You're doing AI wrong.
Visiting r/LocalLLaMa shows people cutting down model fidelity to get faster and faster inference (tokens per second of output).
You don't need the LLM to output data faster than you can read - because following the model's "thought"-process is how you stop an LLM from making time consuming mistakes (thus negating that high output speed) as well as keeping yourself both in-the-know of what's happening to your system & code, as well as you learning (!) things from the LLM.
A few weeks ago I started using a local LLM to not only aid in software development, but also system maintenance.

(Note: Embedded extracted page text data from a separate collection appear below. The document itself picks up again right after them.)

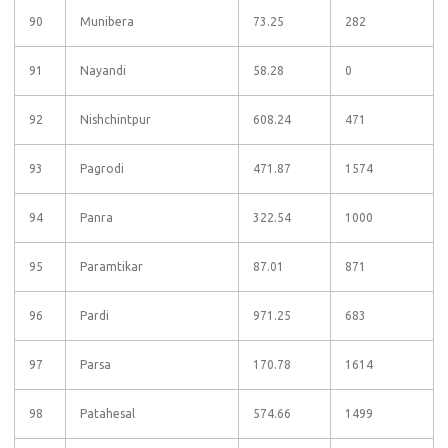
90
Munibera
73.25
282
91
Nayandi
58.28
0
92
Nishchintpur
608.24
471
93
Pagrodi
471.87
1574
94
Panra
322.54
1000
95
Paramtikar
87.01
871
96
Pardi
971.25
683
97
Parsa
170.78
1614
98
Patahesal
574.66
1499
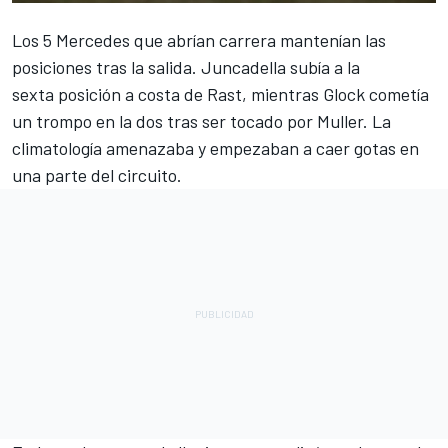
Los 5 Mercedes que abrían carrera mantenían las
posiciones tras la salida. Juncadella subía a la
sexta posición a costa de Rast, mientras Glock cometía
un trompo en la dos tras ser tocado por Muller. La
climatología amenazaba y empezaban a caer gotas en
una parte del circuito.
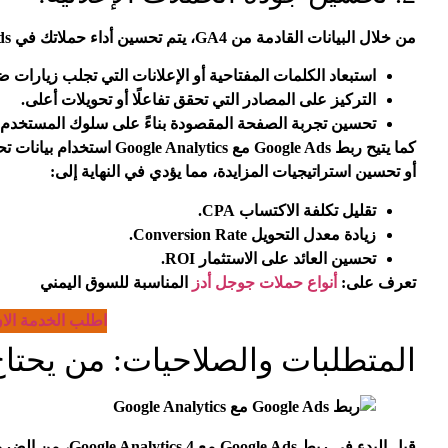
من خلال البيانات القادمة من GA4، يتم تحسين أداء حملاتك في Google Ads بشكل فعلي، مثل:
استبعاد الكلمات المفتاحية أو الإعلانات التي تجلب زيارات ض
التركيز على المصادر التي تحقق تفاعلًا أو تحويلات أعلى.
تحسين تجربة الصفحة المقصودة بناءً على سلوك المستخدم.
أو تحسين استراتيجيات المزايدة، مما يؤدي في النهاية إلى:
تقليل تكلفة الاكتساب CPA.
زيادة معدل التحويل Conversion Rate.
تحسين العائد على الاستثمار ROI.
تعرف على:
أنواع حملات جوجل أدز
المناسبة للسوق اليمني
اطلب الخدمة الا
المتطلبات والصلاحيات: من يحتاج Admin وأي
قبل البدء في ربط Ads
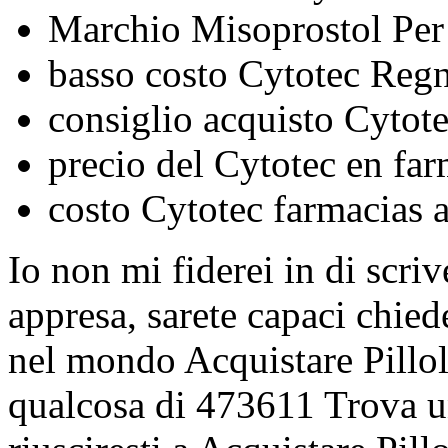
Marchio Misoprostol Per
basso costo Cytotec Reg
consiglio acquisto Cytot
precio del Cytotec en far
costo Cytotec farmacias 
Io non mi fiderei in di scri
appresa, sarete capaci chied
nel mondo Acquistare Pillo
qualcosa di 473611 Trova un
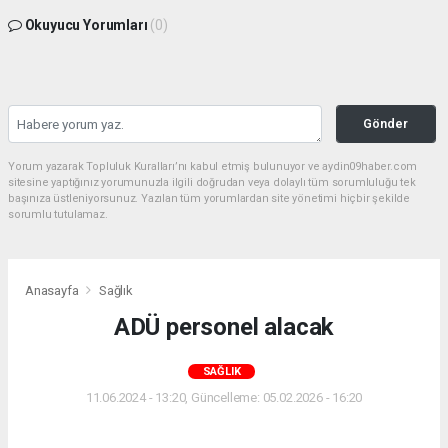
Okuyucu Yorumları
(0)
Gönder
Yorum yazarak Topluluk Kuralları’nı kabul etmiş bulunuyor ve aydin09haber.com
sitesine yaptığınız yorumunuzla ilgili doğrudan veya dolaylı tüm sorumluluğu tek
başınıza üstleniyorsunuz. Yazılan tüm yorumlardan site yönetimi hiçbir şekilde
sorumlu tutulamaz.
Anasayfa
Sağlık
ADÜ personel alacak
SAĞLIK
11.06.2024 - 13:20, Güncelleme: 05.02.2026 - 16:20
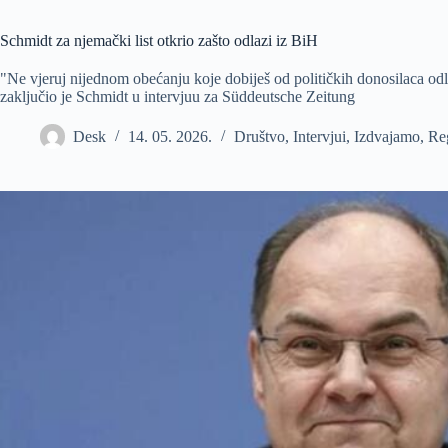
Schmidt za njemački list otkrio zašto odlazi iz BiH
"Ne vjeruj nijednom obećanju koje dobiješ od političkih donosilaca od
zaključio je Schmidt u intervjuu za Süddeutsche Zeitung
Desk
14. 05. 2026.
Društvo
,
Intervjui
,
Izdvajamo
,
Reg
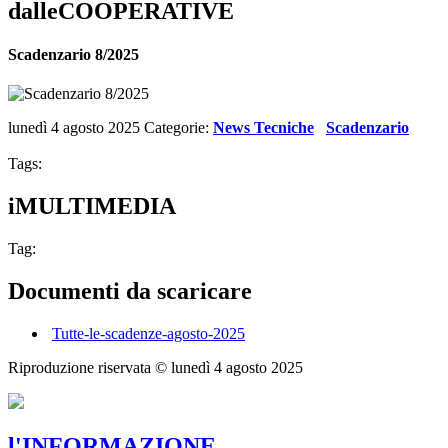
dalleCOOPERATIVE
Scadenzario 8/2025
lunedì 4 agosto 2025
Categorie:
News Tecniche
Scadenzario
Tags:
iMULTIMEDIA
Tag:
Documenti da scaricare
Tutte-le-scadenze-agosto-2025
Riproduzione riservata ©
lunedì 4 agosto 2025
l'INFORMAZIONE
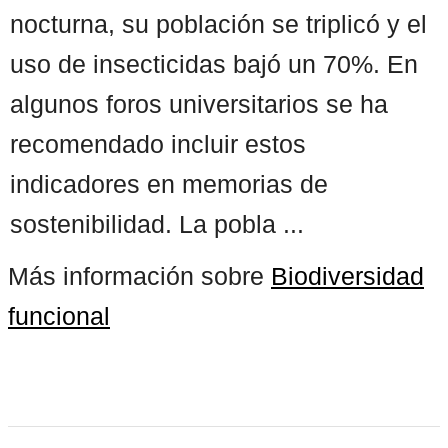
nocturna, su población se triplicó y el
uso de insecticidas bajó un 70%. En
algunos foros universitarios se ha
recomendado incluir estos
indicadores en memorias de
sostenibilidad. La pobla ...
Más información sobre
Biodiversidad
funcional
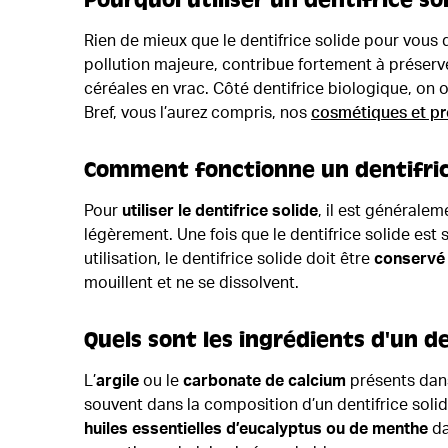
Pourquoi utiliser un dentifrice sol
Rien de mieux que le dentifrice solide pour vous
pollution majeure, contribue fortement à préserv
céréales en vrac. Côté dentifrice biologique, on
Bref, vous l’aurez compris, nos
cosmétiques et pro
Comment fonctionne un dentifric
Pour
utiliser le dentifrice solide
, il est générale
légèrement. Une fois que le dentifrice solide est 
utilisation, le dentifrice solide doit être
conservé 
mouillent et ne se dissolvent.
Quels sont les ingrédients d'un de
L’
argile
ou le
carbonate de calcium
présents dans
souvent dans la composition d’un dentifrice solid
huiles essentielles d’eucalyptus ou de menthe
da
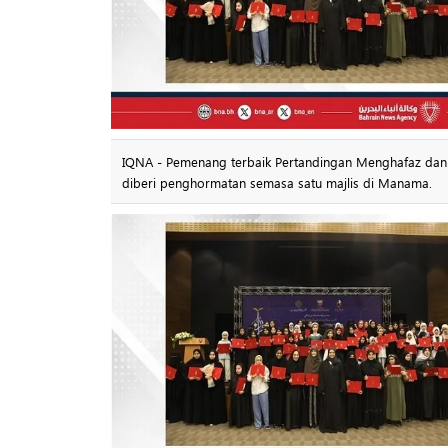
IQNA - Pemenang terbaik Pertandingan Menghafaz dan T
diberi penghormatan semasa satu majlis di Manama.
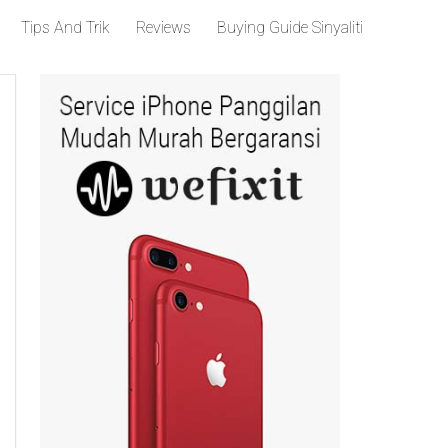
Tips And Trik
Reviews
Buying Guide Sinyaliti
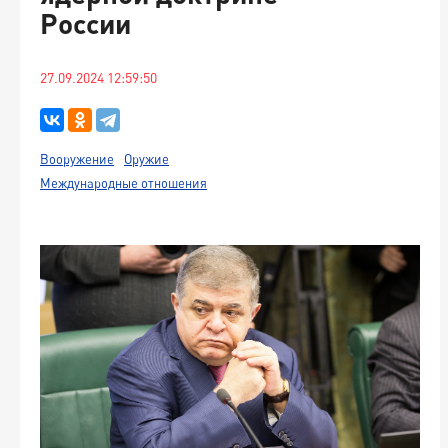
России
27.09.2024 12:59:50
Вооружение
Оружие
Международные отношения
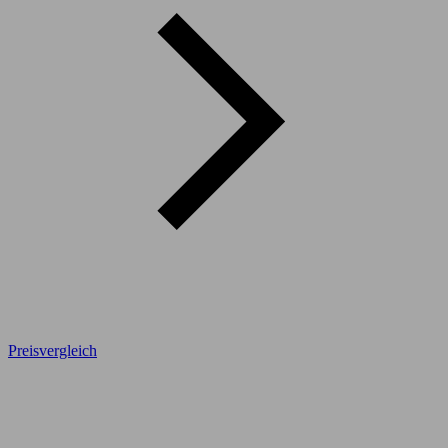
Preisvergleich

While giving the LLM a task I also sit and "hand-hold" it like I would a junior. I go in and interrupt if I see that the thought process is going in the wrong direction, and I also learn from the investigations the LLM makes in areas I'm not familiar with myself.
The utility in "one-shotting" (as it's known) work with LLMs seems counter productive. If it generates something that works, you don't know how. If it generates something that doesn't work you've wasted time and resources.
The LLM is your very eager, and very junior, aid. Outsource repetitive and basic tasks, and work together with it on the things that are important.
I have no boss telling me I must use AI. I decide what I do and how I do it (for these projects, I have other ones at customers where I don't) - and I wouldn't use tools that don't have a net-positive contribution to my productivity.
Local LLMs do, at least for all tasks that have a very binary works/doesn't work completion control point.
Just don't treat them as knowledge databases. That they aren't. They're workers, like you, that need to produce and read guidelines, documentations and follow well-written plans.
@troed What system maintenance tasks do you use them successfully for?